YOUR TASK:
Copy everything in the listing below word for word, apart from any images.

DATA TO USE:
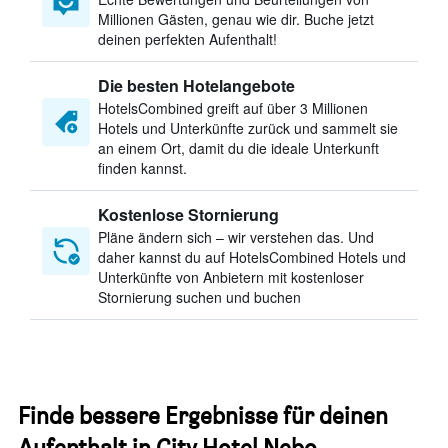
Millionen Gästen, genau wie dir. Buche jetzt
deinen perfekten Aufenthalt!
Die besten Hotelangebote
HotelsCombined greift auf über 3 Millionen
Hotels und Unterkünfte zurück und sammelt sie
an einem Ort, damit du die ideale Unterkunft
finden kannst.
Kostenlose Stornierung
Pläne ändern sich – wir verstehen das. Und
daher kannst du auf HotelsCombined Hotels und
Unterkünfte von Anbietern mit kostenloser
Stornierung suchen und buchen
Finde bessere Ergebnisse für deinen
Aufenthalt in City Hotel Nebo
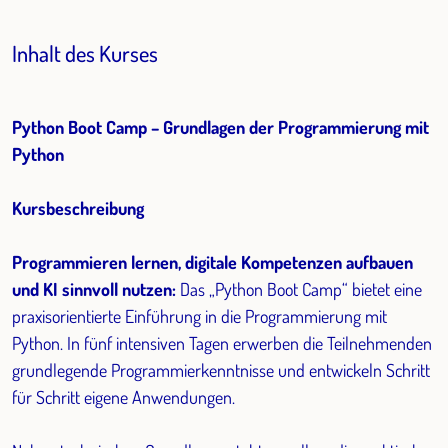
Inhalt des Kurses
Python Boot Camp – Grundlagen der Programmierung mit
Python
Kursbeschreibung
Programmieren lernen, digitale Kompetenzen aufbauen
und KI sinnvoll nutzen:
Das „Python Boot Camp“ bietet eine
praxisorientierte Einführung in die Programmierung mit
Python. In fünf intensiven Tagen erwerben die Teilnehmenden
grundlegende Programmierkenntnisse und entwickeln Schritt
für Schritt eigene Anwendungen.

SOLUTION FOR THIS EXERCISE:
Millionen Gästen, genau wie dir. Buche jetzt
deinen perfekten Aufenthalt!
Die besten Hotelangebote
HotelsCombined greift auf über 3 Millionen
Hotels und Unterkünfte zurück und sammelt sie
an einem Ort, damit du die ideale Unterkunft
finden kannst.
Kostenlose Stornierung
Pläne ändern sich – wir verstehen das. Und
daher kannst du auf HotelsCombined Hotels und
Unterkünfte von Anbietern mit kostenloser
Stornierung suchen und buchen
Finde bessere Ergebnisse für deinen
Aufenthalt in City Hotel Nebo
Inhalt des Kurses
Python Boot Camp – Grundlagen der Programmierung mit
Python
Kursbeschreibung
Programmieren lernen, digitale Kompetenzen aufbauen
und KI sinnvoll nutzen:
Das „Python Boot Camp“ bietet eine
praxisorientierte Einführung in die Programmierung mit
Python. In fünf intensiven Tagen erwerben die Teilnehmenden
grundlegende Programmierkenntnisse und entwickeln Schritt
für Schritt eigene Anwendungen.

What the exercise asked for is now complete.